What is the relevance of molecules having two or three atoms?
Combined with other qualities of the CO2 molecule, a lot as it happens. Carbon Dioxide has the ability to absorb infra red radiation emitted by the ground, whilst Oxygen is more likely to absorb energy at higher frequencies, outside the infra red bandwidth.

The details of what happens in a Carbon Dioxide atom when it is hit by a Photon are complicated. However, simply put, both Oxygen atoms are set into a vibration motion in relation to the Carbon atom. These 'bond' vibrations mainly occur when hit by radiation of a specific frequency bandwidth, namely the infra red band. Hence the vibrations represent an absorption of energy. Such behaviour can be observed using spectroscopy instruments.

This significantly changes the importance of the different atmospheric gases in the climate change issue, because although Oxygen and Nitrogen are very abundant in the atmosphere (78% and 21% respectively compared to Carbon Dioxide at 0.039%), they aren't going to directly absorb infra red radiation. This places Carbon Dioxide and other greenhouse gases, higher up in the importance table. So making a comment like 'carbon dioxide is a trace gas' would be rather foolish and ignorant.

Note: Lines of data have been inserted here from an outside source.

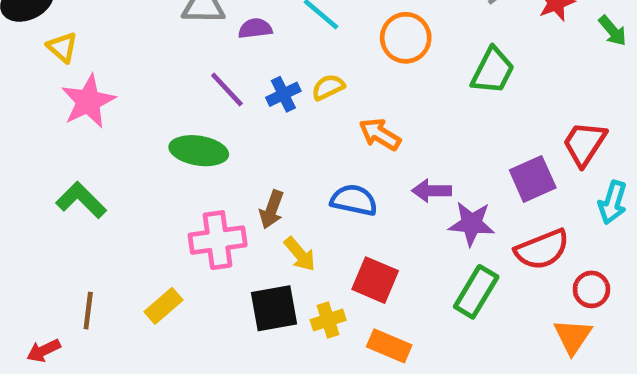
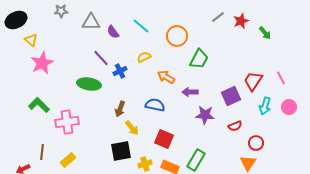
purple semicircle: (255, 28) -> (113, 32), turned -120
green trapezoid: (493, 71) -> (199, 59), moved
blue cross: (283, 94) -> (120, 71), moved
purple arrow: (432, 191) -> (190, 92), moved
pink cross: (218, 240) -> (67, 122), moved
red semicircle: (542, 249) -> (235, 126), size x0.6
green rectangle: (476, 292) -> (196, 160), moved
yellow rectangle: (163, 306) -> (68, 160), moved
yellow cross: (328, 320) -> (145, 164), moved

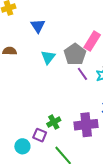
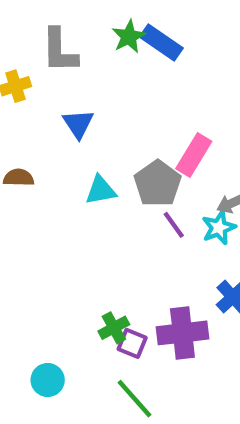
cyan triangle: (48, 57) -> (101, 190), turned 42
purple square: (40, 135) -> (132, 343), moved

So where does this leave Carbon Dioxide?
After water vapour, CO2 (Carbon Dioxide) is the next most abundant warming gas in our atmosphere and hence is very important in any analysis of climate. In fact without Carbon Dioxide or water vapour, the Earths climate would be significantly different and largely cooler.

Water vapour? I hear you say.
Yes, even someone like me recognises that water vapour is a greenhouse gas. However it's interaction in the atmosphere and the greater ecosystem are complex. Water is a dynamic molecule at Earth temperatures, changing between gas, liquid and solid easily, where as Carbon Dioxide does not change state that much in our atmosphere. Hence CO2 is likely to have an impact on the dynamics of water, rather than the other way around. Water will change it's affect on climate with inputs of warming from other greenhouse gases, including Carbon Dioxide, Methane and Nitrous Oxide. This is called a feedback mechanism, it so happens that water has both positive and negative feedback impacts on our climate because of this mechanism.

I think I'll stop before I ramble on any more about water vapour and other issues! I'll probably post some more about other climate science issues later.

More Climate Science


Anonymous said...

You might like 'The Gaia Hypothesis' by James Lovelock. I read it during my degree. (unfortunatly I lent my copy to someone and never got it back!) I totally agree your point about how ill educated the public are on the subject.

During the 'snow week' I was infuriated by all the news reporters asking the average Joe on the streets about the global warming/climate change 'myth' as one guy put it, using the word 'obviously' alot!

Anonymous said...

All true - but the key to whether the CO2 increases we are seeing will lead to a 'significant' increase in temperature are the feedback mechanisms and these are much less understood.

TheVille said...

Re: Anonymous (No. 2)

Climate sensitivities are well known and have been calculated many times by many different scientists. Such calculations go back to Arrenhius who used CO2 and water vapour to make the first estimate in the 19th century. Today scientists take into account water vapour, cloud properties, ice albedo etc.
Importantly all calculations show the calculated lower limits of sensitivity are above the sensitivity calculations shown by doubling CO2 alone. This isn't surprising since you have a net energy gain in the system, this provides the mechanism for a net positive (warming) feedback in the system as a whole, which swamps any negative (cooling) feedbacks.

There are also plenty of observations today showing feedback mechanisms engaging with the climate system as one would expect.